In their official transcript of the Modi-Putin meeting, the Russians, for example, translate Modi’s remarks about the first meeting between the leaders in 2001 to highlight a strong personal bond between them.
Meanwhile, Putin does acknowledge India’s “position on the conflict in Ukraine and the concerns that you constantly express" but blames the Ukrainians for “abandoning the negotiation process".
Unlike Modi, however, Putin is eager to discuss issues beyond Ukraine, referring to economic ties including the supply of Russian fertiliser to India as well as “large joint projects in the oil and gas sector and in the nuclear power industry" underway. He also calls for a major initiative in the form of visa-free tourist travel between the two countries in the context of interest among Russians for “the rich history and ancient culture of India".
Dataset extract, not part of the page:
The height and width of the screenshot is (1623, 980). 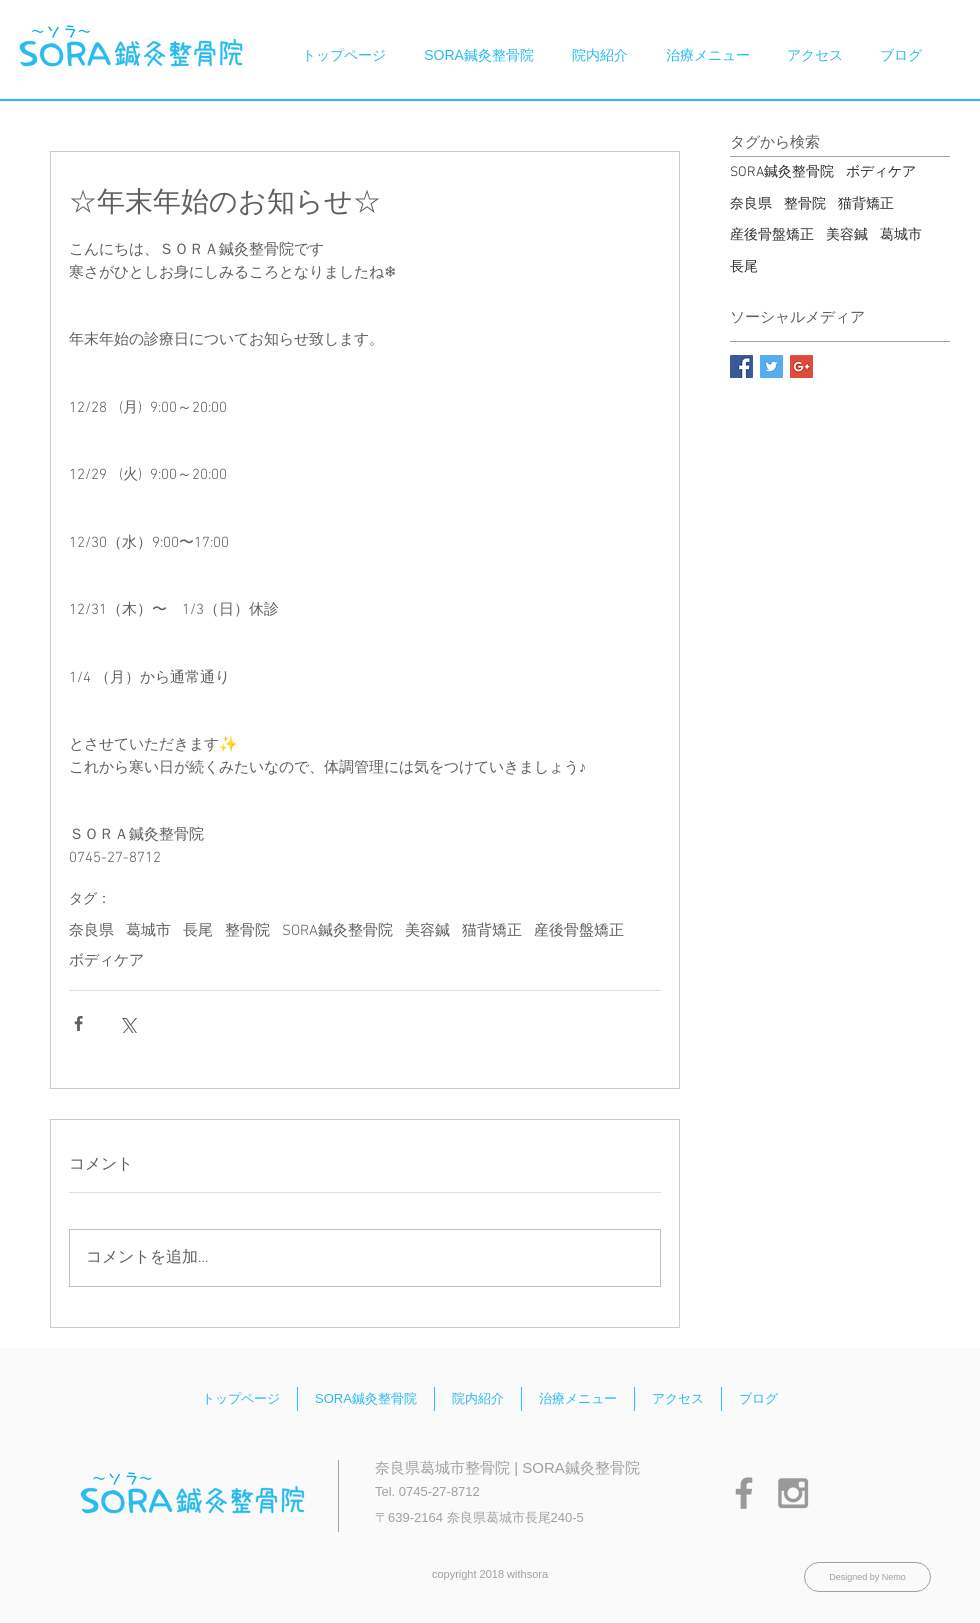 What do you see at coordinates (427, 931) in the screenshot?
I see `美容鍼` at bounding box center [427, 931].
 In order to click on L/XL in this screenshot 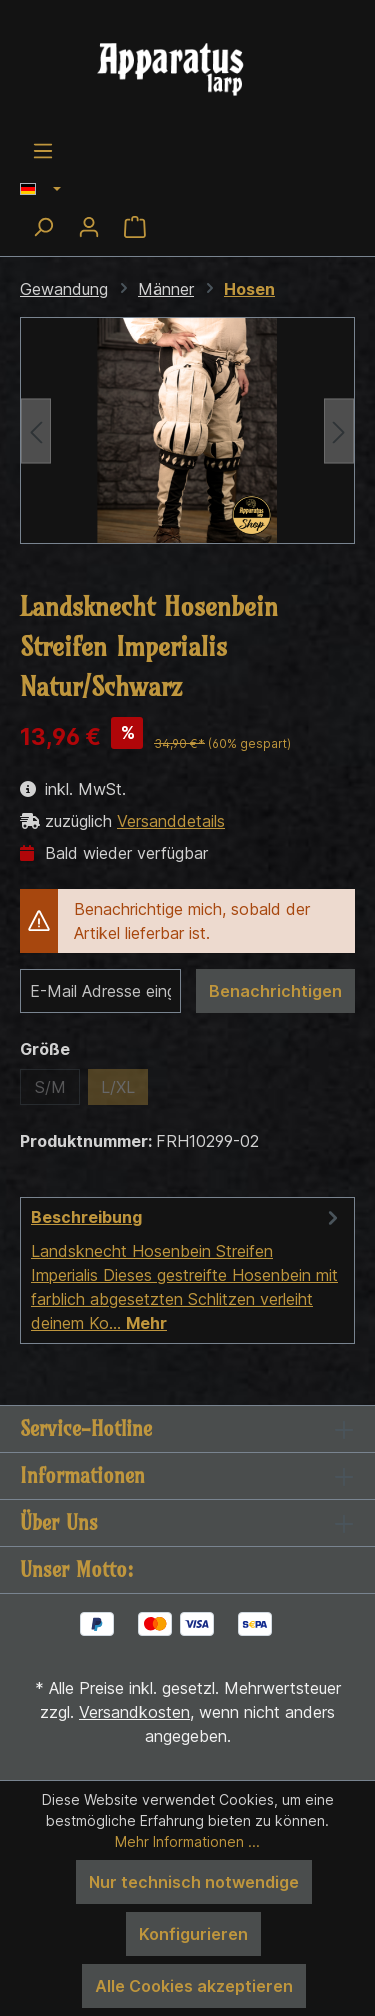 , I will do `click(118, 1087)`.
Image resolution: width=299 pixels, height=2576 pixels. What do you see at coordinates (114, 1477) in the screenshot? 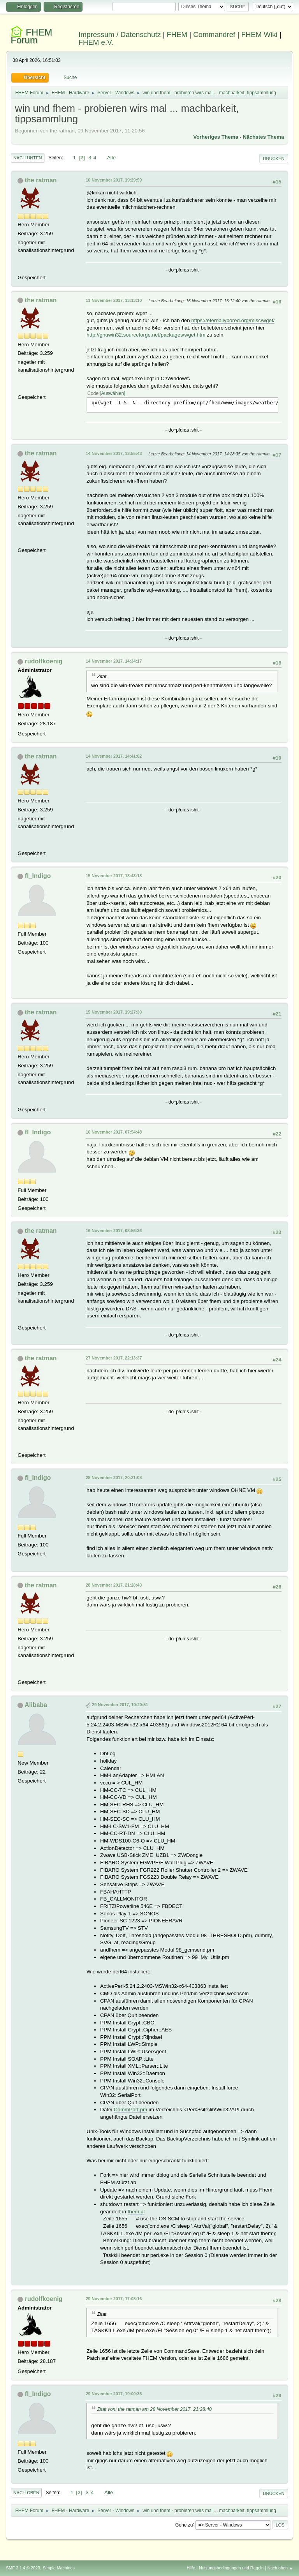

This might be Putin’s bow to Modi’s vishwaguru concept and the Indian desire to be appreciated on this front, but more likely it is simply smart politics required to tide over a time of difficulty in Russia’s external relations.
The Russian leader was, nevertheless, forthright stating that it is “important" that both countries “constantly coordinate" their positions. Highlighting Russia’s eight-fold increase of fertiliser supply to India, Putin also referred specifically to the “Indian farmers… [and] the difficult challenge of providing food for the country’s population"—a not-so-subtle reference to Modi’s recent problems with his farming constituents.
Clearly, there can be more than one vishwaguru in global politics.